Shadrak pousse un soupir.
— Nous ne pouvons rien pour eux. Ils sont perdus. Il n’y a rien à faire, Katya. D’une manière ou d’une autre, nous attendons tous notre jugement.
L’image de Mangu le hante tout l’après-midi. Pitoyable Mangu, abusé puis brutalement privé de ses illusions et placé face à la froide réalité. Pourquoi Lindman avait-elle vendu la mèche ? Par compassion ? pensait-elle vraiment l’aider, par hasard ? s’imaginait-elle que cela ferait du bien à Mangu de savoir la vérité ? Était-il possible qu’elle n’eût pas mesuré combien elle se montrait cruelle ? Non. Elle devait savoir qu’un Mangu, aimable et superficiel, obéissant sans poser de questions, un homme qui vivait dans son rêve impossible d’une éventuelle accession au pouvoir suprême et pensait jouir de l’estime, voire de l’affection de Gengis Mao, un tel homme s’effondrerait complètement si l’on balayait son château de cartes.
Elle devait savoir
Évident. Une heure après leur déjeuner, Shadrak voit enfin tout le tableau. En bonne joueuse d’échecs, Katya Lindman avait prévu toutes les conséquences de son mouvement : Elle avoue la vérité à Mangu, elle joue la pitié et se prévaut du besoin irrésistible de tout dire. Sous le coup de l’humiliation, de la peine, de la peur – ou même par désir de vengeance, peu importe le mobile – Mangu réagit en plaçant son corps hors de l’atteinte de Gengis Mao. La disparition de Mangu porte un rude coup au projet Avatar. Nikki, rivale de Katya Lindman, est en déroute ; retardé de plusieurs mois, le projet Avatar perd sa priorité au profit du projet Talos, dont Lindman est responsable ; Shadrak, mystérieusement éloigné de Nikki, se trouve inévitablement rapproché de Katya, dont l’étoile est en pleine ascension. Évident. Et il y a tout le reste : la prétendue commisération de Katya à l’égard des malheureuses victimes des arrestations massives, ses démonstrations de pitié envers le pathétique Mangu – tout cela fait partie de son jeu. Shadrak frissonne. Même dans le climat de cruauté et de duplicité qui règne à l’intérieur de la Grande Tour du Khan, un tel comportement a quelque chose de monstrueux. Katya apparaît comme une créature maléfique et dépourvue de qualités humaines, assez malfaisante pour être la digne compagne de Gengis Mao – ou sinon sa compagne, le réceptacle idéal de l’esprit tortueux du vieil ogre. Oui ! L’espace d’un instant, Shadrak envisage sérieusement de pousser le khan à remplacer le corps de Mangu par celui de Katya : Un choix judicieux, monsieur le Président, très centripète, très adapté à la situation. Il y a pourtant quelque chose qui le trouble, un mobile qui n’est pas éclairci : pourquoi Lindman lui a-t-elle fait toutes ces révélations ? Si elle est un monstre aussi froid, n’a-t-elle pas prévu que tôt ou tard il la verrait sous son vrai jour ? À moins que ce ne soit ce qu’elle recherche, en fin de compte. Mais pourquoi ? Il se perd en conjectures, au point d’en avoir le vertige.

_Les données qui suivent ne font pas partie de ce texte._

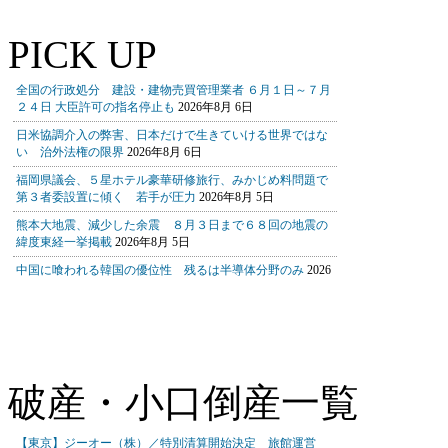
PICK UP
破産・小口倒産一覧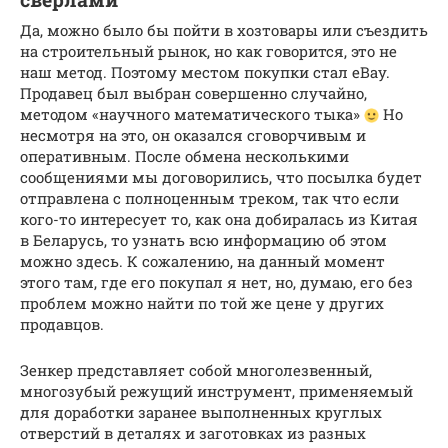
Да, можно было бы пойти в хозтовары или съездить
на строительный рынок, но как говорится, это не
наш метод. Поэтому местом покупки стал eBay.
Продавец был выбран совершенно случайно,
методом «научного математического тыка»
Но
несмотря на это, он оказался сговорчивым и
оперативным. После обмена несколькими
сообщениями мы договорились, что посылка будет
отправлена с полноценным треком, так что если
кого-то интересует то, как она добиралась из Китая
в Беларусь, то узнать всю информацию об этом
можно здесь. К сожалению, на данный момент
этого там, где его покупал я нет, но, думаю, его без
проблем можно найти по той же цене у других
продавцов.
Зенкер представляет собой многолезвенный,
многозубый режущий инструмент, применяемый
для доработки заранее выполненных круглых
отверстий в деталях и заготовках из разных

Il éprouve le besoin de se tourner vers Nikki, mais celle-ci se tient toujours à l’écart. Cela fait deux ou trois jours qu’il n’a pu seulement l’avoir au téléphone. Il prend le prétexte d’un bilan du projet Avatar pour l’appeler sans attendre, mais c’est le visage d’un des assistants de Nikki qui apparaît sur l’écran, le Dr Eis, de Francfort. À la vue de Shadrak, Eis, un bon Teuton aux yeux bleu pâle et aux cheveux blonds, marque un léger recul – surprise ? affolement ? dégoût ? Son front se plisse et un rictus tire le coin de ses lèvres, mais il a tôt fait de se reprendre et salue Shadrak de façon très officielle.

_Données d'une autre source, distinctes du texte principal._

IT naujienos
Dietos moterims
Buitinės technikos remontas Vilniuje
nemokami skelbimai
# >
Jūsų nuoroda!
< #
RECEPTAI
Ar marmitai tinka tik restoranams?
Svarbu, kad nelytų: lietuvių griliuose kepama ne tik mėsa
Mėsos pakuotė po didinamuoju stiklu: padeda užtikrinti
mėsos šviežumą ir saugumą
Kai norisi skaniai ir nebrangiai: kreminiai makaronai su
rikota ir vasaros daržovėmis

— Puis-je parler au Dr Crowfoot ? demande Shadrak.
— Je suis désolé. Elle est absente. Peut-être puis-je vous être…
— Sera-t-elle de retour cet après-midi ?
— Le Dr Crowfoot a pris sa journée, docteur Mordecai.

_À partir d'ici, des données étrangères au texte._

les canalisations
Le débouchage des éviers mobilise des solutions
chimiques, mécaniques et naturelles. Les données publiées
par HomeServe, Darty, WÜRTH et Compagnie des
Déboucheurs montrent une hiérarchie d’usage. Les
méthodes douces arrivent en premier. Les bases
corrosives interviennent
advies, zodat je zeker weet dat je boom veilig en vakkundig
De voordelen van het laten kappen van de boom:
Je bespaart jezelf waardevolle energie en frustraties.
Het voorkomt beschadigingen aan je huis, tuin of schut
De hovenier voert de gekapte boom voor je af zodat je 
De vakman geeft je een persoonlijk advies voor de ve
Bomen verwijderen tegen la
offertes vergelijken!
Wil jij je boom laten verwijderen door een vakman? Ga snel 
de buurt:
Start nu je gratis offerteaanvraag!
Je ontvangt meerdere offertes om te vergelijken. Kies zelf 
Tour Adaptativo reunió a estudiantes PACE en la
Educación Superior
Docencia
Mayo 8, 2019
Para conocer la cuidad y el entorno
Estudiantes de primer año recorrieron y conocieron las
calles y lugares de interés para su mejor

— J’ai besoin de la contacter.
— Elle se trouve à son appartement. Elle est souffrante et a demandé à ne pas être dérangée.
— Souffrante ? Que se passe-t-il ?
— Une légère indisposition. Un peu de fièvre, des migraines. Elle m’a demandé de vous dire, au cas où vous appelleriez, que nous sommes encore en train d’étudier le problème d’un nouvel étalonnage – pour l’instant, il n’y a pas encore de quoi faire un rapport, pas de…
— Danke, docteur Eis.
— Bitte, docteur Mordecai, répond sèchement Eis tandis que Shadrak coupe la communication.
Il commence à former le numéro de l’appartement de Nikki. Non. Il en a assez des faux-fuyants, des prétextes, des esquives et des remises au lendemain. Nikki s’en tire trop facilement en lui jouant la comédie au téléphone. Il va aller sonner chez elle sans s’annoncer.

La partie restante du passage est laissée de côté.